NEW Wheat NEW Mud NEW Machine
Delivered in response to their cultural exchange in Shanghai last summer, Poster Club’s latest exhibition, “NEW Wheat NEW Mud NEW Machine”, curiously explores the realms of collaboration through the medium of printmaking and playful typography.
The artists involved with Poster Club have come and gone throughout the years, but the aim has always been the same: to meet up and create posters by screen printing. For all of the artists involved, with the exception of Turner Prize Nominee Ciara Phillips who is primarily a printmaker, this work differs greatly from their separate artistic norms. They all agreed, however, that the collaborative process of screen printing really lends itself to working in a team and is a very fluid activity. Given the fast paced nature of the medium, they admit that if they simply do not like their output, they put aside the work and use it later, possibly even printing over the original image. This approach of reusing material and the contingent process was said to be incredibly liberating.
It would be safe to say that this isn’t your typical exhibition from Cooper Gallery. Firstly, the artists installed the work themselves, taking full control of their aesthetic and its presentation. They responded directly to the space facing the entrance and proceeded to mark out their remarkably large “finger font”, to be painted with matte black paint by illustration students before the opening night. This font was created in Shanghai and sprung from an interest in the fact that the Chinese alphabet is a series of pictographs, yet it is our letters which look like images to them.
Following on from this large-scale work on the ground floor, we are led past a plastic print of bricks which completely fills the largest wall of the stairwell. The artists had the prints produced in China but they didn’t realise that they would be printed on plastic. Believing in sustainable practice, the print was used anyway and pasted over in various places by other similarly made prints to create a colourful mural.
On the first floor of the gallery, we are met by a series of typographical posters and more painted text on the walls, this time much more varied in approach. However, the big attraction is the main gallery leading off from this thoroughfare; Poster Club have really taken advantage of this large open space and have managed to create a happily interrupted flow which never existed before. Staying true to their culture of reusing materials, they made use of some wood left from the previous exhibition in the gallery and created largely surreal humanlike structures from which they have hung their poster garments, resembling brilliantly patterned tabards.
Apart from their use of bright colours and playful imagery, it is difficult to describe the collective’s work as a whole as the posters were mostly created entirely separately from each other. However, as you spend more time in the space, you start to notice common elements – pieces of type, backgrounds, speech bubbles – appearing in unrelated posters from across the room, reinforcing their lack of finality This lively approach was apparent from the moment you stepped foot in any of the spaces that Poster Club had occupied, their sense of humour permeating every inch of the room and allowing you to relax around the work.

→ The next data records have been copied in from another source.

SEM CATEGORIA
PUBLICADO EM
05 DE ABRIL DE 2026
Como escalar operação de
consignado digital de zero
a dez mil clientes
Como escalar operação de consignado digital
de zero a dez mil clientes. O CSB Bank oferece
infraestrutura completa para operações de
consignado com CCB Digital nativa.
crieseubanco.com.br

The strength of “NEW Wheat NEW Mud NEW Machine” strength comes largely from the life and soul of the work, beginning primarily with its creative process. There is an atmosphere of excitement that surrounds the work and inspires you to forget the stereotypical strictures of traditional 2D work. Encouraging cultural exchange within the arts and having faith in artists who work in a very unpredictable and responsive manner, Cooper Gallery have shown a refreshing outlook on what a typical exhibition in the arts can be.